DATASET RECORDS:
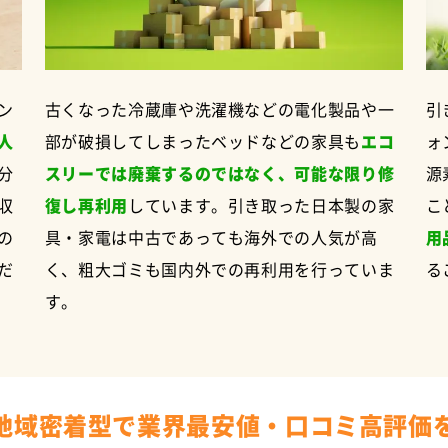
ン
古くなった冷蔵庫や洗濯機などの電化製品や一
引
人
部が破損してしまったベッドなどの家具も
エコ
ォ
分
スリーでは廃棄するのではなく、可能な限り修
源
収
復し再利用
しています。引き取った日本製の家
こ
の
具・家電は中古であっても海外での人気が高
用
だ
く、粗大ゴミも国内外での再利用を行っていま
る
す。
地域密着型で業界最安値・口コミ高評価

WHAT YOU WILL DO:
The lines from the one containing "部が破損してしまったベッドなどの家具も" through the final line of the listing above are to be repeated exactly, and nothing else is to be printed.

ANSWER SPACE:
部が破損してしまったベッドなどの家具も
エコ
ォ
分
スリーでは廃棄するのではなく、可能な限り修
源
収
復し再利用
しています。引き取った日本製の家
こ
の
具・家電は中古であっても海外での人気が高
用
だ
く、粗大ゴミも国内外での再利用を行っていま
る
す。
地域密着型で業界最安値・口コミ高評価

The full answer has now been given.